The foreign capital allowance for SA resident individuals, last adjusted in 2006, has been doubled from R2m to R4m, and the single discretionary allowance raised from R500 000 to R750 000 (the discretionary allowance refers to matters such as gifts to foreign recipients, and travel).
The lifting of the foreign investment limit to R4m is long overdue. However, many commentators have been agitating for all limits on individuals to be scrapped, because the exchange control amnesty allowed some people to keep more than R4m offshore.
A big step for exporters is the announcement that the so-called 180-day rule is being scrapped. The rule required exporters to repatriate their foreign exchange to SA within 180 days of receiving it.
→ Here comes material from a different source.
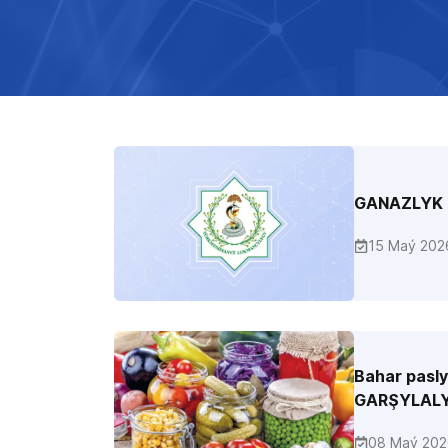
GANAZLYK
15 Maý 202
Bahar pasl
GARŞYLALY
08 Maý 202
This rule has been dogged by controversy, with some commentators blaming the 2001 rand crash on the fact that exporters weren't repatriating foreign currency on time. However, though the limit of 180 days is scrapped in the MTBPS,
SA companies are still required to repatriate export proceeds to SA eventually.
A further big step was the increase in the limit for applications to the Reserve Bank for companies making investments outside SA. The outward investment limit has been increased from R50m to R500m. Applications below this limit will be processed by authorised foreign exchange dealers (banks), subject to all existing criteria and reporting obligations.
Though this removes a lot of red tape, the existing criteria remain, including the requirement that companies invest offshore "for the benefit of SA" - something which is left up to the authorities' discretion to decide.
The MTBPS exchange control relaxation also aims to promote regional integration, by allowing SA companies to invest in Southern African Development Community (SADC) member states through offshore intermediaries. The relaxation excludes investment in member states that are part of the Common Monetary Area.
Referring to prudential requirements for portfolio investors, the MTBPS said government would take into account appropriate international proposals to strengthen the country's regulatory framework in line with G20 agreements.
According to the MTBPS, government will also improve access to domestic credit in the financing of foreign direct investment.
South Africa's National Treasury said it was not concerned about potential capital outflows from South Africa after it was decided to relax exchange controls further in today's MTBPS, according to an I-Net Bridge report.
"We want to promote a two-way market in the rand - there might be potential inflows - who knows," said director-general of the Treasury, Lesetja Kganyago, during a press conference, said I-Net Bridge.
"It is important to undertake a process of reform with a goal in mind - we want to lower the cost of doing business and remove the hassle factor," he said.
"We will see inputs and outflows when it is implemented."